As dawn breaks in Hanoi the botanical gardens start to fill up. Hundreds of old people come every morning to exercise before the tropical heat makes sport unbearable. Groups of fitness enthusiasts proliferate. Elderly ladies in floral silks do tai chi in a courtyard.
In the shade of a tall tree, dozens of ballroom dancers sway to samba music. Others work up a sweat on an outdoor exercise machine. Tho, an 83-year-old with a neat white mustache, said he comes to walk round the lake every day, rain or shine.
In the next few decades the gardens will become busier still. Vietnam has a median age of only 26. But it is graying fast.

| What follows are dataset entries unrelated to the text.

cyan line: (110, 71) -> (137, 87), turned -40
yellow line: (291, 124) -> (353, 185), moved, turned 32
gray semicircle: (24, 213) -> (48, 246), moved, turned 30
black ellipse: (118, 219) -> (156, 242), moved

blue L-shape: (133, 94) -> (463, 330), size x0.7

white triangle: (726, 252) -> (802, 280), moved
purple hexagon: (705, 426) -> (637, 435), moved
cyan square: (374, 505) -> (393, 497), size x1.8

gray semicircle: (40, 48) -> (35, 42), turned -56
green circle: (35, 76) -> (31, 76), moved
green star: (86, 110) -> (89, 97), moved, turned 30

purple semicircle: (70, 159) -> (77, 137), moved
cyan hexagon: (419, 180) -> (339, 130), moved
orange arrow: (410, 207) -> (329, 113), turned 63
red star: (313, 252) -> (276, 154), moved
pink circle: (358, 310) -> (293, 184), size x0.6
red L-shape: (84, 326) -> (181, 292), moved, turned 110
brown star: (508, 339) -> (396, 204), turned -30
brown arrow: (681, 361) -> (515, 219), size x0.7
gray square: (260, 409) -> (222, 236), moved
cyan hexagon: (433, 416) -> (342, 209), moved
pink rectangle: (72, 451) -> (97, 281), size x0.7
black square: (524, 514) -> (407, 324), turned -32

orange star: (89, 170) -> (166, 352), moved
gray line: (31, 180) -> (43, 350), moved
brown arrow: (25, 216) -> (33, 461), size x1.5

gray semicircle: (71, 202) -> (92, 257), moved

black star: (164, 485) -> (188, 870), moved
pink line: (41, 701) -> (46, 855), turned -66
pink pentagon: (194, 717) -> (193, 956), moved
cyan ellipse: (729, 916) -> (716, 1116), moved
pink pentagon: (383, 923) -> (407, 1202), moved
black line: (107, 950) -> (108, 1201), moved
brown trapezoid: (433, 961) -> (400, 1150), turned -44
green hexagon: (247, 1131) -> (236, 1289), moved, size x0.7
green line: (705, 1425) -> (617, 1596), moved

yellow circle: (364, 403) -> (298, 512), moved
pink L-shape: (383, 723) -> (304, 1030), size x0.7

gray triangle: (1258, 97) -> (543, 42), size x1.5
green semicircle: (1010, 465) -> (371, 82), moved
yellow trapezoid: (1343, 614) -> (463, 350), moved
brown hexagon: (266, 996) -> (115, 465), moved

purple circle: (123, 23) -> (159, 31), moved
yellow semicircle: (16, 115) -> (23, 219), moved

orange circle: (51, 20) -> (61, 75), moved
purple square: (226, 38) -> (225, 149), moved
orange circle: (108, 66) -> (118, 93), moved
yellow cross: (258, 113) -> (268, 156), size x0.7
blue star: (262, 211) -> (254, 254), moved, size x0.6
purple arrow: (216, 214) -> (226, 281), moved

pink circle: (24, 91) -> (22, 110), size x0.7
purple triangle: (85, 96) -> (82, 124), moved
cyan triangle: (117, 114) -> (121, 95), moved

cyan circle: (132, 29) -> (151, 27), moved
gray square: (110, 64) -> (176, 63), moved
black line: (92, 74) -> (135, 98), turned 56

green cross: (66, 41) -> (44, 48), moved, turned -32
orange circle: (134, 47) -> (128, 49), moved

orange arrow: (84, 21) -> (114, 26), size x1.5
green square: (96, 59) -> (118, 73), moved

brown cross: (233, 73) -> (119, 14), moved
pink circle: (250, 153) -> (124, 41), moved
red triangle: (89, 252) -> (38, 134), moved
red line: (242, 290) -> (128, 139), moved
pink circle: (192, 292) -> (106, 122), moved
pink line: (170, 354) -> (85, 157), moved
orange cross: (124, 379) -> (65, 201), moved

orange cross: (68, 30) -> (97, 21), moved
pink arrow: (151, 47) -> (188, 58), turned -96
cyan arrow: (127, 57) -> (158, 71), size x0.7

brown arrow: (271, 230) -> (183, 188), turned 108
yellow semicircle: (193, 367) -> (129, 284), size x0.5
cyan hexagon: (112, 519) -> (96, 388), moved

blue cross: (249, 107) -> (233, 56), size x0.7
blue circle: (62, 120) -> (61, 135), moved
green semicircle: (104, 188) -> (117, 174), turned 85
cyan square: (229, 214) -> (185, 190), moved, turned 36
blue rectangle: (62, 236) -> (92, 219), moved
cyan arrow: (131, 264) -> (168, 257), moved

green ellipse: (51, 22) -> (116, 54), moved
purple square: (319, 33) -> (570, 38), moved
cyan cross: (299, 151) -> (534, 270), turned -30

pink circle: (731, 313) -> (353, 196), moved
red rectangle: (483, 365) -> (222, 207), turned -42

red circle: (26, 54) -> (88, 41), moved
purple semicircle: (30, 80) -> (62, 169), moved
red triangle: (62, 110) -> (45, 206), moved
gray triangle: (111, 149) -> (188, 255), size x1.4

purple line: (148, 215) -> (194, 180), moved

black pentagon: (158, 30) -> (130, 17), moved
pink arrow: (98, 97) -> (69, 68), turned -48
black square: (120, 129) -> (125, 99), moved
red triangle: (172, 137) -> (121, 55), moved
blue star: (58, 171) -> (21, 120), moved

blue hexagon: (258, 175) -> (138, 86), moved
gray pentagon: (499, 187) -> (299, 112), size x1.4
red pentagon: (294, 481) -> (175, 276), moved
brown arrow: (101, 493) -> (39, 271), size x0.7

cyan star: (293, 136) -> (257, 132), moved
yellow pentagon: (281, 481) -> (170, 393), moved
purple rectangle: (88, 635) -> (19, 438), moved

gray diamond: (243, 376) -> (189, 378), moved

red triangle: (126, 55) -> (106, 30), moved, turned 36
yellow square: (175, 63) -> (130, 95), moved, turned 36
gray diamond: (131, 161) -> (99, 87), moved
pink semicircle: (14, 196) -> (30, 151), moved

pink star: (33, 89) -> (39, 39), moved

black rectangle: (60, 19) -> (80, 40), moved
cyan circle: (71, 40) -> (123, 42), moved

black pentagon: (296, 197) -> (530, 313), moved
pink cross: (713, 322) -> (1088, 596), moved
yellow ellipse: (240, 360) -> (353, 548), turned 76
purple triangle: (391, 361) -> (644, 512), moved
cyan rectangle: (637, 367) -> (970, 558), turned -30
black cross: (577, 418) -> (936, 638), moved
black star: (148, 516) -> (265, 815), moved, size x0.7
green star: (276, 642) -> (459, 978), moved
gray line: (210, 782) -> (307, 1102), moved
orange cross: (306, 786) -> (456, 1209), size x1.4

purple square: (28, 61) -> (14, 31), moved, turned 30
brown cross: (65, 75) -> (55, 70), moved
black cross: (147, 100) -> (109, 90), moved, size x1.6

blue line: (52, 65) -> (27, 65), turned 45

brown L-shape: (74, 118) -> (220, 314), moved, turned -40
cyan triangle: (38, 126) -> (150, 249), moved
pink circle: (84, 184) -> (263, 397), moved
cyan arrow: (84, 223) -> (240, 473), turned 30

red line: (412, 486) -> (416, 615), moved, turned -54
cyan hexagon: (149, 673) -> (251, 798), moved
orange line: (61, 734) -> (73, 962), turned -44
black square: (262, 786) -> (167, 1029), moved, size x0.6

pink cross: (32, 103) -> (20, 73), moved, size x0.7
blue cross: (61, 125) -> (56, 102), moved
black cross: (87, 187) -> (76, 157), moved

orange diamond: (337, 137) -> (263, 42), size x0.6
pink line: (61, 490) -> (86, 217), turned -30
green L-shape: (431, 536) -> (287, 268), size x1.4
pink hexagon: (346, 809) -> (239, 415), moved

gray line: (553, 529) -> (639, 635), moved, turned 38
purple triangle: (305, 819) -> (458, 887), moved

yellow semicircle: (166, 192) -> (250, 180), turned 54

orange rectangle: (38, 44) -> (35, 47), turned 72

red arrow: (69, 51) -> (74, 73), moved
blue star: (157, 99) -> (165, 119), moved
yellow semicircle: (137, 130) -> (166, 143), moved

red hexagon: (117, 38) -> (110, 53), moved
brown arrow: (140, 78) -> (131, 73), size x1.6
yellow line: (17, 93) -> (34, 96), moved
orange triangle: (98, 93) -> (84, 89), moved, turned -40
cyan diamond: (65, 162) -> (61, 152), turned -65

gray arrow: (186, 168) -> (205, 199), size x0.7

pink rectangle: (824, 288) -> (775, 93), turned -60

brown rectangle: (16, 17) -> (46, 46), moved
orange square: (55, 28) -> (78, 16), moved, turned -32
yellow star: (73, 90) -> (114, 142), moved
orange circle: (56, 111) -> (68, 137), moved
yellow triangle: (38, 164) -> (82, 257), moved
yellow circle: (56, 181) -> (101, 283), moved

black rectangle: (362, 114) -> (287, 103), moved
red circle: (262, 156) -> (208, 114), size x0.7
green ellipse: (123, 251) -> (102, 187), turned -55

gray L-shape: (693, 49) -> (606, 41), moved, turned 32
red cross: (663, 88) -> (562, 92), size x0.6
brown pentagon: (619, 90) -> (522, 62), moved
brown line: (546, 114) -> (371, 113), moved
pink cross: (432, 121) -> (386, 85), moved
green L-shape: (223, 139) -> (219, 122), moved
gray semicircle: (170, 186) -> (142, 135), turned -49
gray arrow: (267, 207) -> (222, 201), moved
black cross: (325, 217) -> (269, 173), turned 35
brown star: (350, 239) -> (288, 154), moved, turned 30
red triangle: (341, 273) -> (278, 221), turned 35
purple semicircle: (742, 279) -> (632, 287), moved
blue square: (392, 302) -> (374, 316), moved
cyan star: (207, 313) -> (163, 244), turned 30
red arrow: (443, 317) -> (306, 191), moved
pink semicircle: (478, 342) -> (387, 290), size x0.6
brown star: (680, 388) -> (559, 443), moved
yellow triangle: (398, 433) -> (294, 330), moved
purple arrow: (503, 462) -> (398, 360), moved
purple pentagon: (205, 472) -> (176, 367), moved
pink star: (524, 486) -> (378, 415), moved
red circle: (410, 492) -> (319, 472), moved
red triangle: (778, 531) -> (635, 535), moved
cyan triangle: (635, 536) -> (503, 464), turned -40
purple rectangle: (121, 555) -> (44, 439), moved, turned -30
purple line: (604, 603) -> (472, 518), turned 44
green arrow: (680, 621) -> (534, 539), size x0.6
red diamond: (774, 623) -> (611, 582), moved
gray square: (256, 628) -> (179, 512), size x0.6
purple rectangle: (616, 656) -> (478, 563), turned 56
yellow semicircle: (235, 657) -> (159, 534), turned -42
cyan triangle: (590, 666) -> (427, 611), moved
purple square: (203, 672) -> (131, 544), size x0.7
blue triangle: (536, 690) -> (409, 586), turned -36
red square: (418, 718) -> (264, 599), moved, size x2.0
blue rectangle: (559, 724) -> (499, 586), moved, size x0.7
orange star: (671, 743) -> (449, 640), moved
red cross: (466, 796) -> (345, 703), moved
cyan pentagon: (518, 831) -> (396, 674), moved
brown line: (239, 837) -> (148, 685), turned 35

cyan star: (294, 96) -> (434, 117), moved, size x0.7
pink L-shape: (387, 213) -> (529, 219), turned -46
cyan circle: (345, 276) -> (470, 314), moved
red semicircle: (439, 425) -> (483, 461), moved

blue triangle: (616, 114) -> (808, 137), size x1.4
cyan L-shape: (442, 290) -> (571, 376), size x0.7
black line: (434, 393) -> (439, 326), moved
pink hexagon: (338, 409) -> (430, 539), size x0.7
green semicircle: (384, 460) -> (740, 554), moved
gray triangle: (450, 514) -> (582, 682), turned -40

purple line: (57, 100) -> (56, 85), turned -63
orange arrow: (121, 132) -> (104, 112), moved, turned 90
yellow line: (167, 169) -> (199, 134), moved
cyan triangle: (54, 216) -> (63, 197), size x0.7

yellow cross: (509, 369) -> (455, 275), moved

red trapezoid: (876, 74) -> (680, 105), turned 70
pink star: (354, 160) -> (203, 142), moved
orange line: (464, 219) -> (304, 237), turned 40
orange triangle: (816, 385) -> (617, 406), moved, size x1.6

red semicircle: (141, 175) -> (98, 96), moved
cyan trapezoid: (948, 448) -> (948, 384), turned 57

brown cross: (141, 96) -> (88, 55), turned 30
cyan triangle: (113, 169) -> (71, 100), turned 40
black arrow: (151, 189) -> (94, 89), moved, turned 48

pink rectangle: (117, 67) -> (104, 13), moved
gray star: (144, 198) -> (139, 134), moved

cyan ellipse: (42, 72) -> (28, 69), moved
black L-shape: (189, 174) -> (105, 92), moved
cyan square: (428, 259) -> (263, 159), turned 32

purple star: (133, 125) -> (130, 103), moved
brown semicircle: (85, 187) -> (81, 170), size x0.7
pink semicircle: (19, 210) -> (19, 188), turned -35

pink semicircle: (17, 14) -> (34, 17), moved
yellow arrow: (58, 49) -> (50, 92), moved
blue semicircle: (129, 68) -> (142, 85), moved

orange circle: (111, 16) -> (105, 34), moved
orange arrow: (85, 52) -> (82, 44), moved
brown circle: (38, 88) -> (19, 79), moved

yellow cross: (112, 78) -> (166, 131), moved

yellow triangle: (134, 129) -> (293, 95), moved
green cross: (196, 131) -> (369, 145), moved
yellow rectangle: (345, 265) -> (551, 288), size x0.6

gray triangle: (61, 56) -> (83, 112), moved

Over-60s make up 12 percent of the population, a share that is forecast to jump to 21 percent by 2040, one of the quickest increases in the world. That is partly because life expectancy has increased from 60 years in 1970 to 76 today, thanks to rising incomes.
Growing prosperity has also helped bring down the fertility rate in the same period from about seven children per woman to fewer than two.
In the 1980s the ruling Communist Party started to enforce a one-child policy. Though less strict than China's, it has hastened the decline.
Demography is changing in similar ways in many Asian countries. But in Vietnam it is happening while the country is still poor.
When the share of the population of working age climbed to its highest in South Korea and Japan, annual GDP per person (in real terms, adjusted for purchasing power) stood at $32,585 and $31,718 respectively. Even China managed to reach $9,526.